RayLLM: Simplifying LLM Deployment with Ray Serve
Introduction
RayLLM is an innovative project aimed at streamlining the setup and deployment of large language models (LLMs) using Ray Serve. Although initially focused on creating a separate library, the project now integrates seamless deployment examples into Ray Serve's documentation, reducing complexity for users and eliminating the need to learn an additional library.
What is RayLLM?
RayLLM, originally known as Aviary, is a solution for serving and managing various open-source LLMs efficiently. It's designed on top of Ray Serve, offering users a powerful and streamlined experience.

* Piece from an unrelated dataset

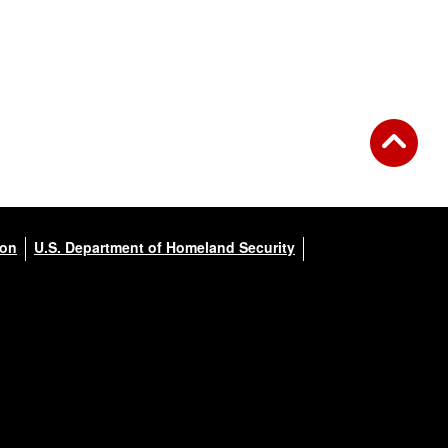
ion
U.S. Department of Homeland Security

Key features of RayLLM include:
- A wide array of pre-configured open-source LLMs.
- Compatibility with Transformer models from Hugging Face Hub or local storage.
- Simplified deployment and integration processes for multiple and new LLMs.

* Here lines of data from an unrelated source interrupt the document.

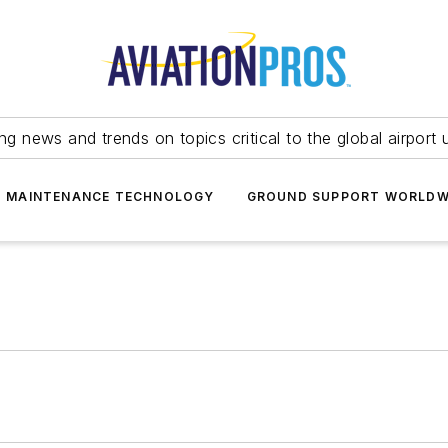
ing news and trends on topics critical to the global airport 
T MAINTENANCE TECHNOLOGY
GROUND SUPPORT WORLDW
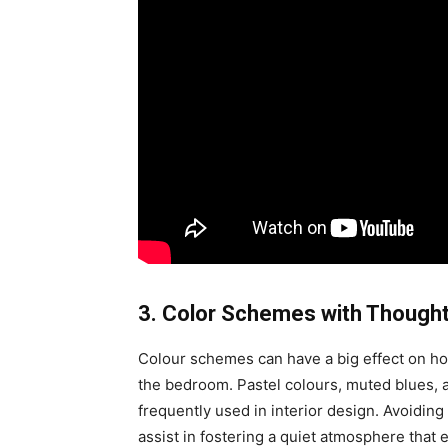
3. Color Schemes with Thought
Colour schemes can have a big effect on ho
the bedroom. Pastel colours, muted blues, 
frequently used in interior design. Avoiding
assist in fostering a quiet atmosphere that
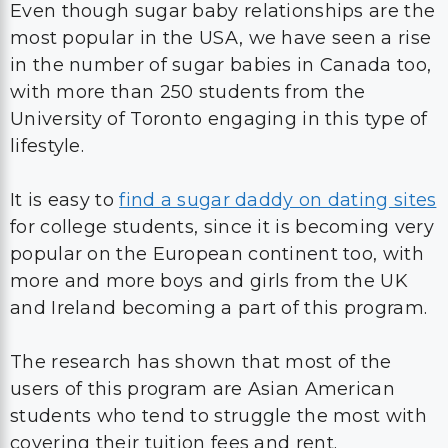
Even though sugar baby relationships are the
most popular in the USA, we have seen a rise
in the number of sugar babies in Canada too,
with more than 250 students from the
University of Toronto engaging in this type of
lifestyle.
It is easy to
find a sugar daddy on dating sites
for college students, since it is becoming very
popular on the European continent too, with
more and more boys and girls from the UK
and Ireland becoming a part of this program.
The research has shown that most of the
users of this program are Asian American
students who tend to struggle the most with
covering their tuition fees and rent.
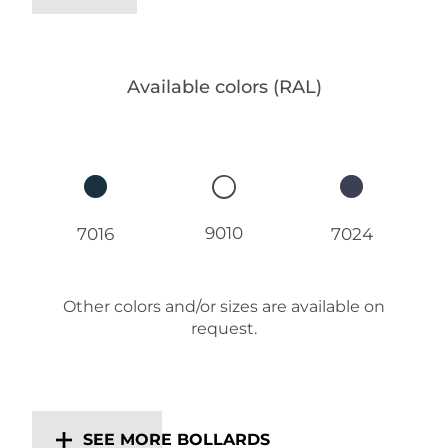
Available colors (RAL)
9010
7016
7024
Other colors and/or sizes are available on
request.
SEE MORE BOLLARDS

- Unique autoscaling capabilities, including scaling down to zero when no demand is present.
- Full support for multi-GPU and multi-node deployments.

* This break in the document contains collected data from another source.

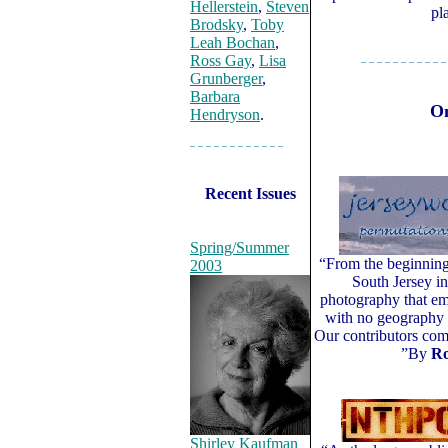
Hellerstein
,
Steven
pl
Brodsky
,
Toby
Leah Bochan
,
Ross Gay
,
Lisa
– – – – – – – – – – –
Grunberger
,
Barbara
On
Hendryson
.
– – – – – – – – – – – –
Recent Issues
Spring/Summer
“From the beginnin
2003
South Jersey i
photography that em
with no geography o
Our contributors com
”By
Ro
Shirley Kaufman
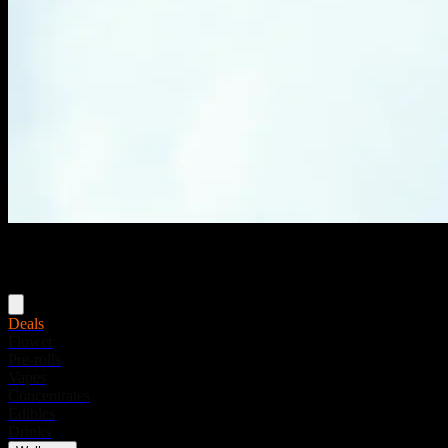
Menu
Deals
Flower
Pre-rolls
Vapes
Concentrates
Edibles
Drinks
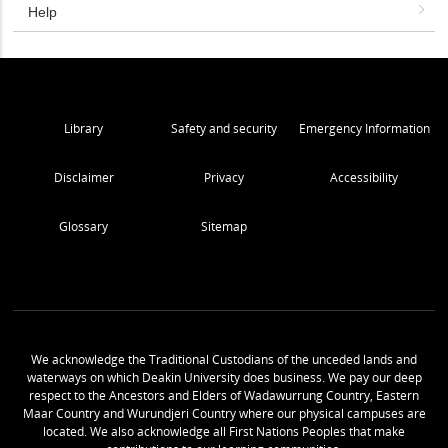
Help
Library
Safety and security
Emergency Information
Disclaimer
Privacy
Accessibility
Glossary
Sitemap
We acknowledge the Traditional Custodians of the unceded lands and
waterways on which Deakin University does business. We pay our deep
respect to the Ancestors and Elders of Wadawurrung Country, Eastern
Maar Country and Wurundjeri Country where our physical campuses are
located. We also acknowledge all First Nations Peoples that make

- Advanced performance features like continuous batching, model quantization, and streaming.
- A REST API reminiscent of OpenAI's API, facilitating easy migration and cross-testing.
- Support for multiple LLM backends such as vLLM and TensorRT-LLM.
Deployment and Use
Local Deployment
For local deployment, it is advised to use the official Docker image anyscale/ray-llm
. This simplifies the process as manual installation is not supported due to specific dependencies. A basic deployment can be initiated using:
docker run -it --gpus all --shm-size 1g -p 8000:8000 -e HF_HOME=~/data -v $cache_dir:~/data anyscale/ray-llm:latest bash
# Inside docker container
serve run ~/serve_configs/amazon--LightGPT.yaml
Deployment on a Ray Cluster
RayLLM also supports deployment on Ray Clusters, particularly on AWS, provided that AWS credentials are exported and configured correctly.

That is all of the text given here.